2.3 Machine Learning

In this work, three machine learning experiments were created on different sets of features: 1.) using only the types that are in the original Baker model (Types 2 and 7), 2.) using all motif repeat type counts (Types 1 through 24), and 3.) using only the features found to be important in the experiment with all motif repeat types (Types 3, 5, and 10). Note that the PfHRP2 column in Table 6 is treated as the dependent variable in which a “1” represents a positive RDT result for malaria and a “2” represents a negative RDT result. The motif repeat types are used as the independent variables and the PfHRP2 column is treated as the dependent variable.

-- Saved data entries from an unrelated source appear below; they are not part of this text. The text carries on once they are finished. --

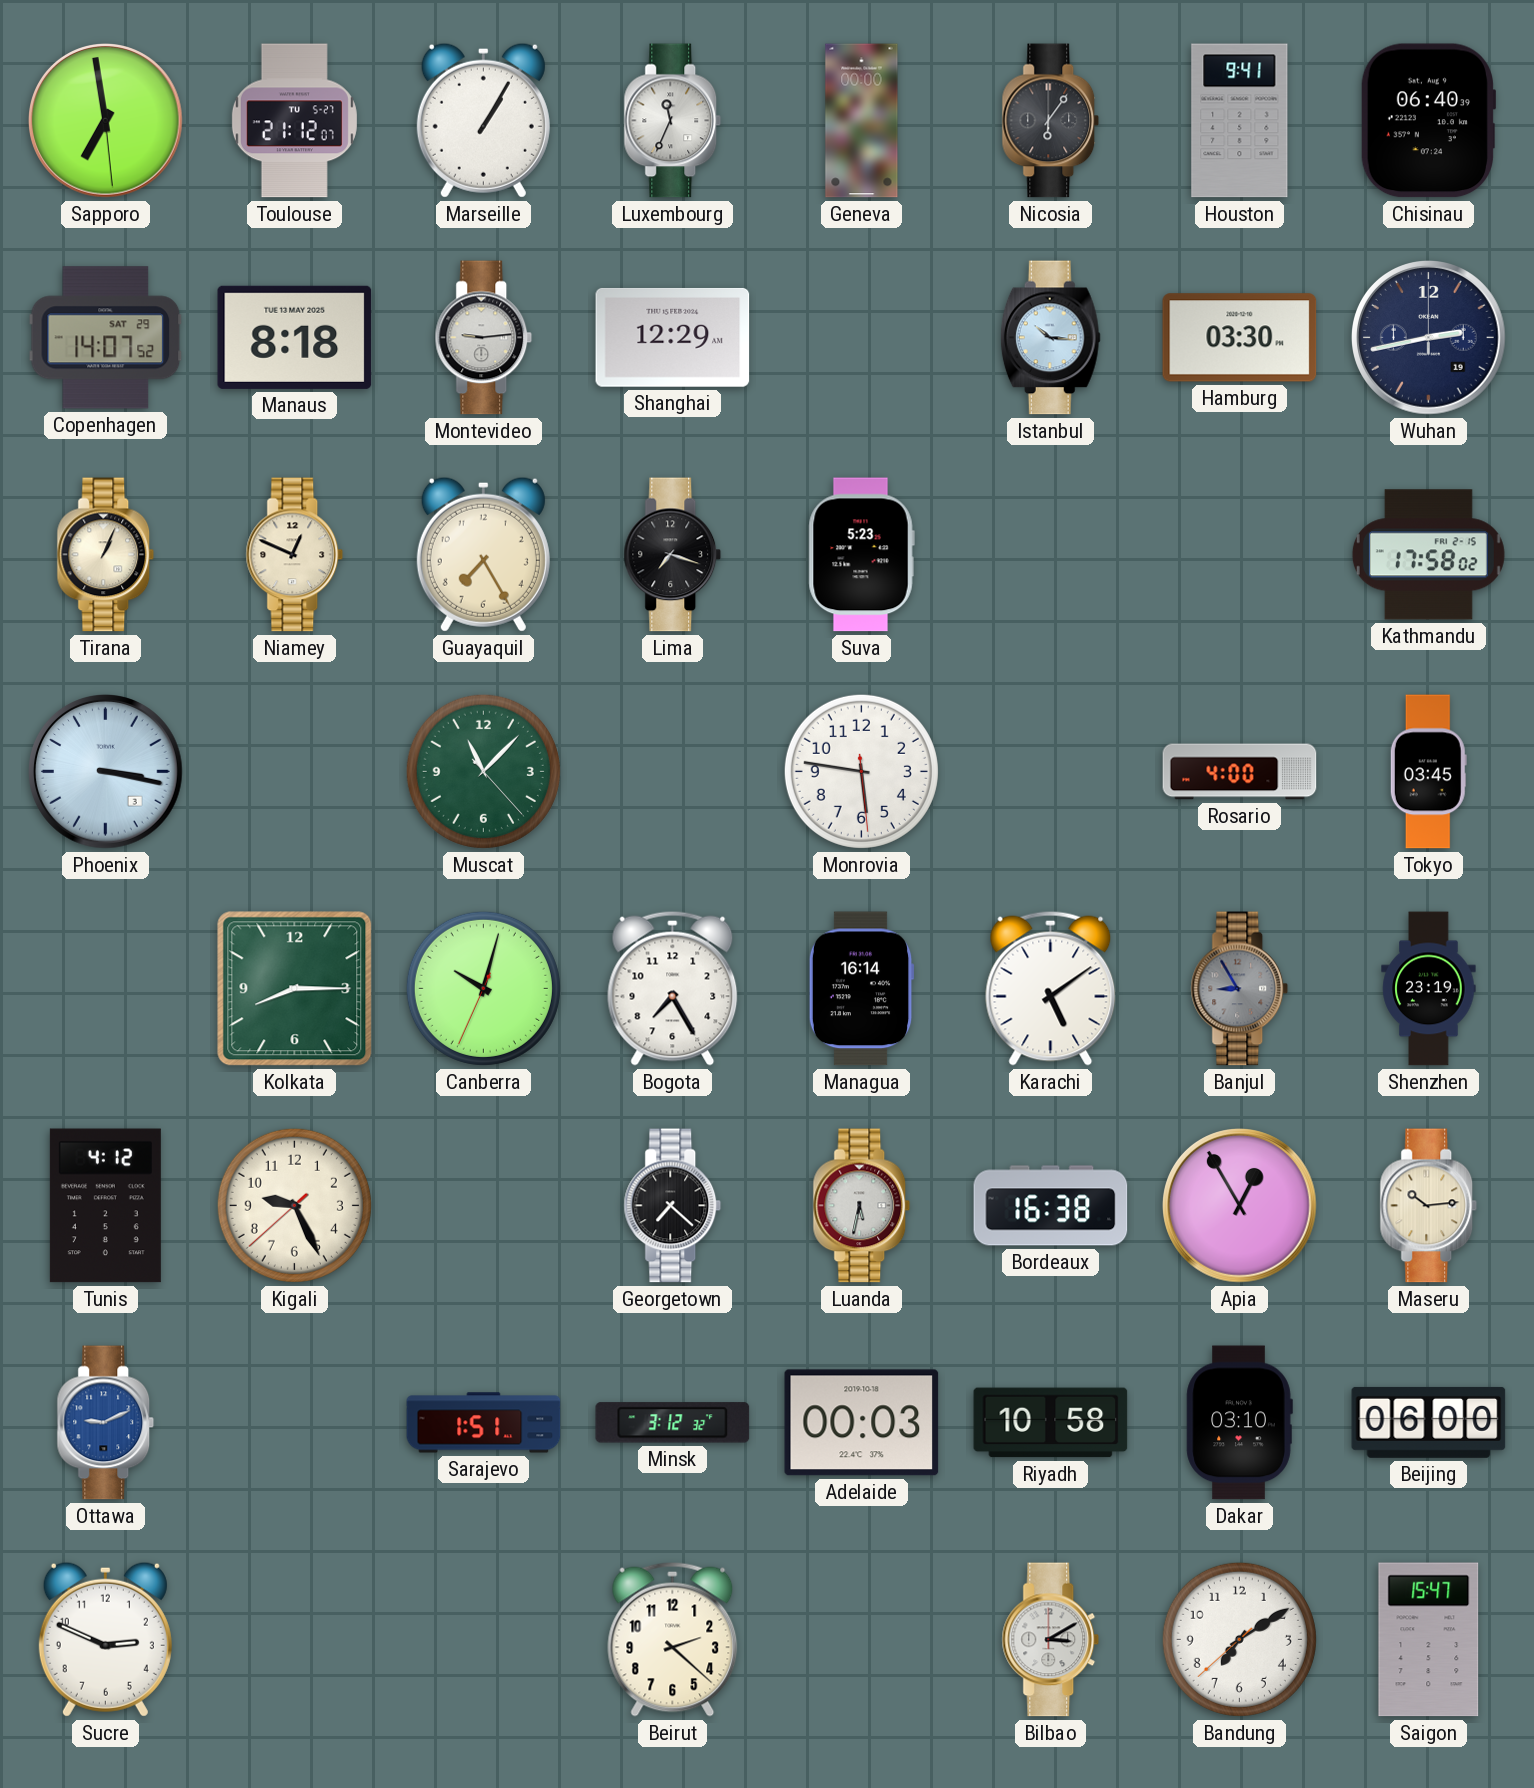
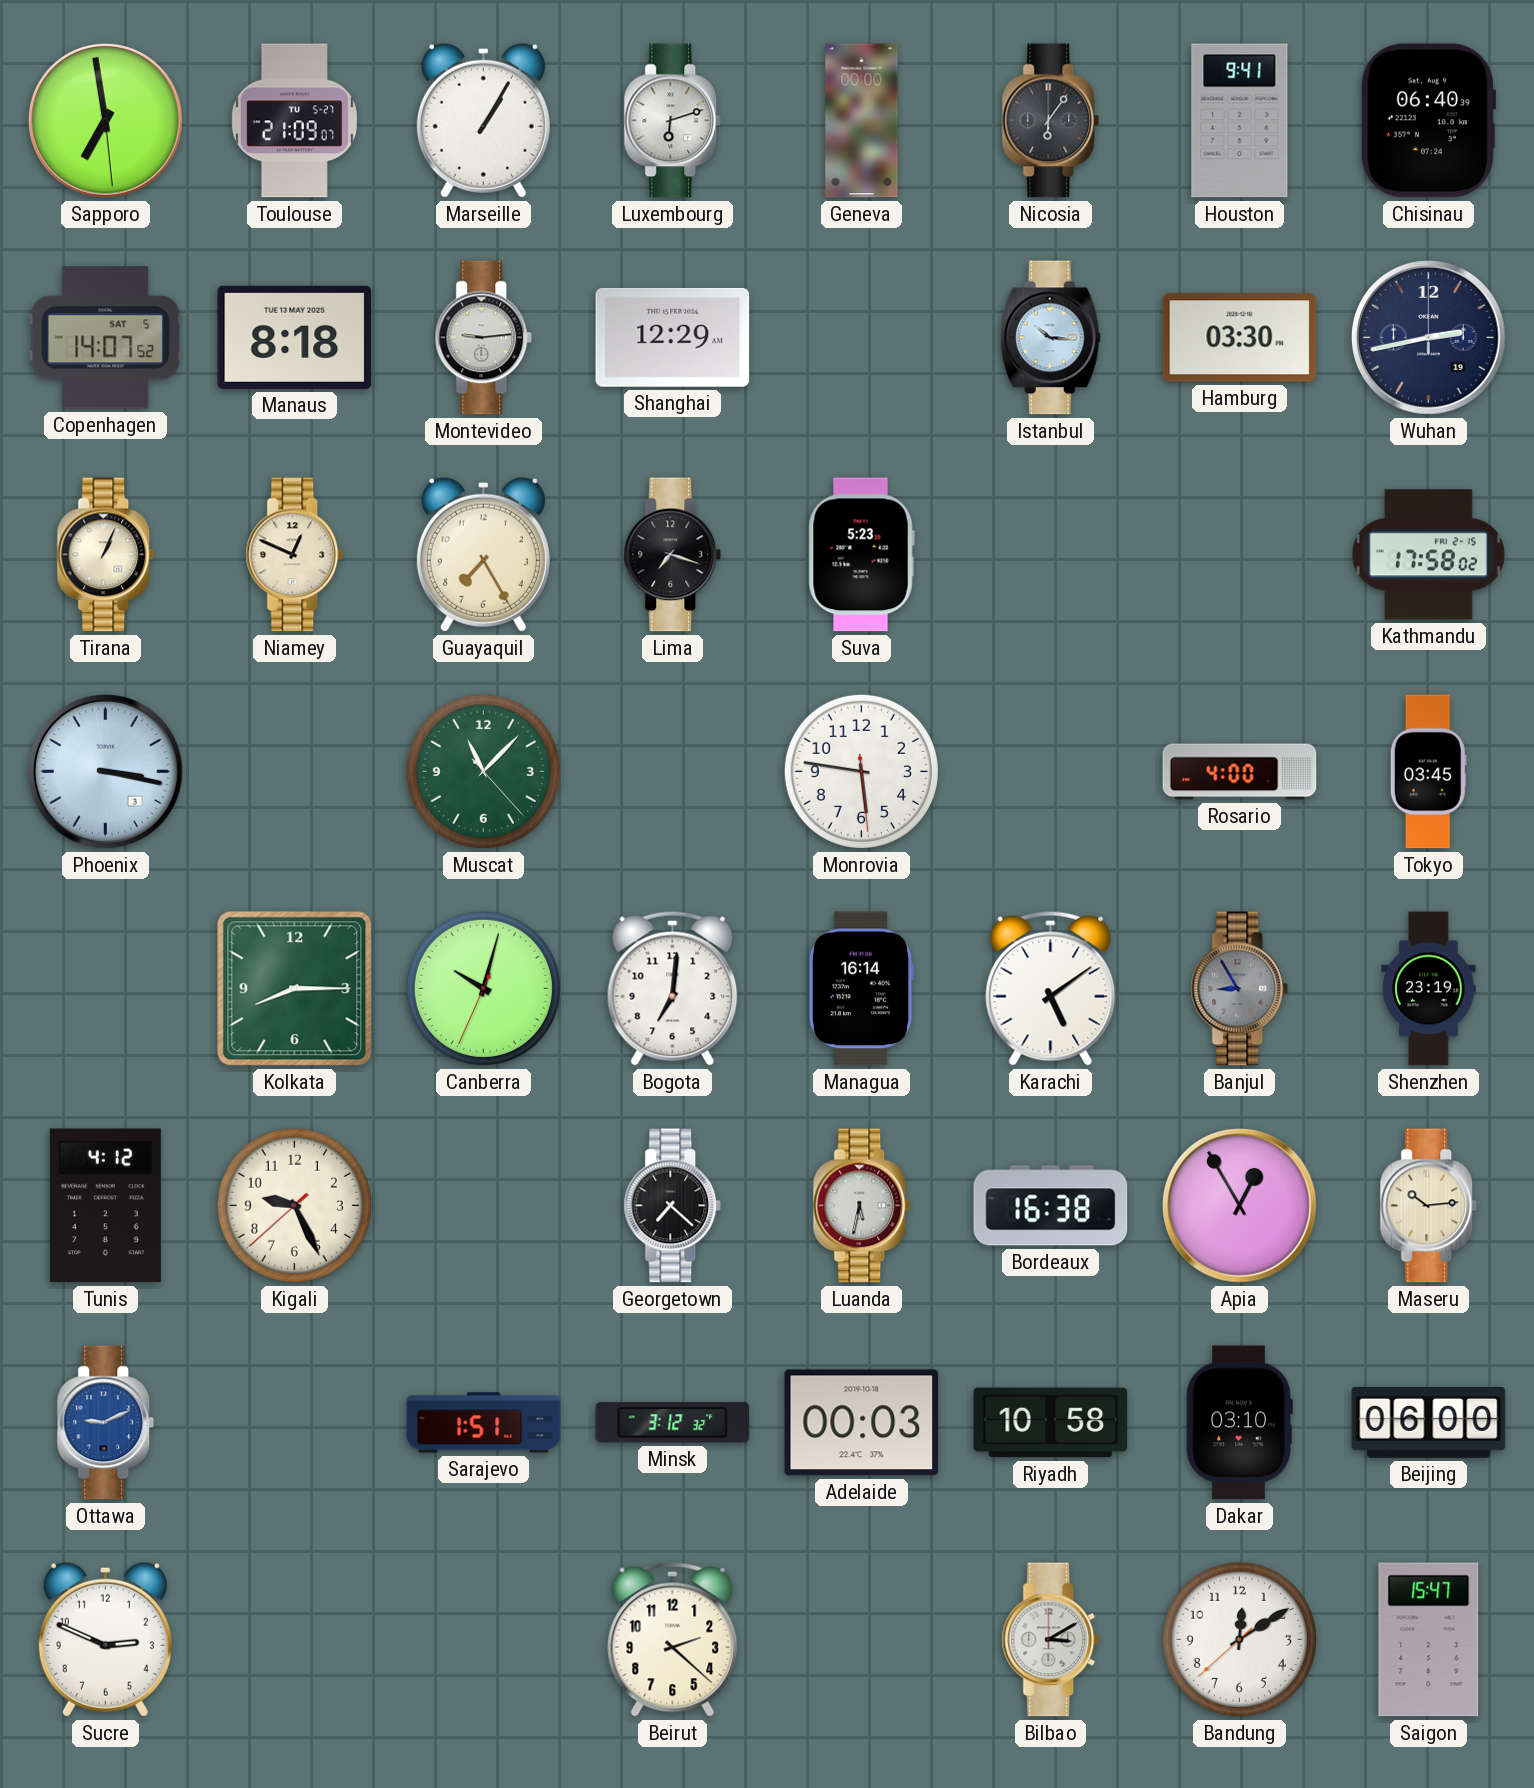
Toulouse: 21:12 -> 21:09
Luxembourg: 11:34 -> 6:12
Copenhagen date: SAT 29 -> SAT 5
Bogota: 7:25 -> 7:01
Bandung: 7:09 -> 12:09
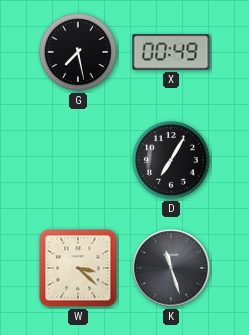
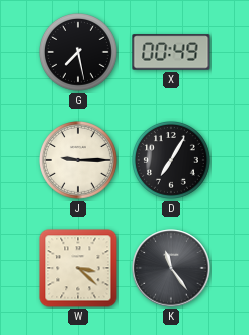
J: none -> 9:15
K: 11:27 -> 11:24
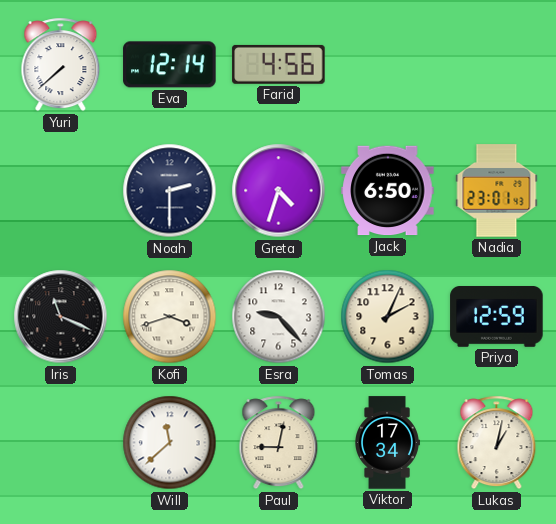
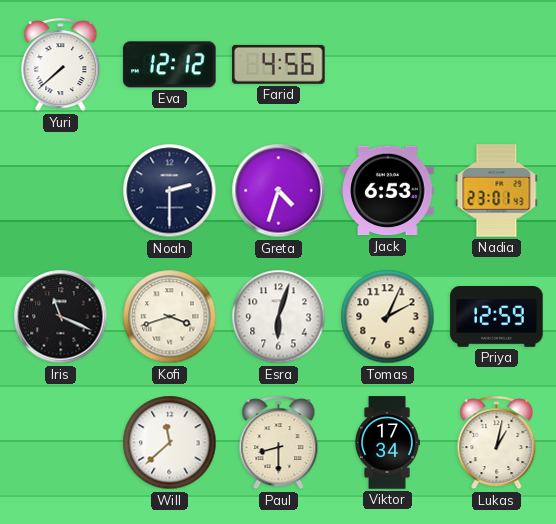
Eva: 12:14 -> 12:12
Jack: 6:50 -> 6:53
Esra: 9:23 -> 6:03
Paul: 9:02 -> 8:30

We used the Microsoft Azure Machine Learning Service (14, 15) as the tracking platform for retaining model performance metrics as the various models were generated. For this use case, multiple machine learning models were trained using various scaling techniques and algorithms. Scaling and normalization methods are shown in Table 7. We then created two ensemble models of the individual models using stack ensemble and voting ensemble methods.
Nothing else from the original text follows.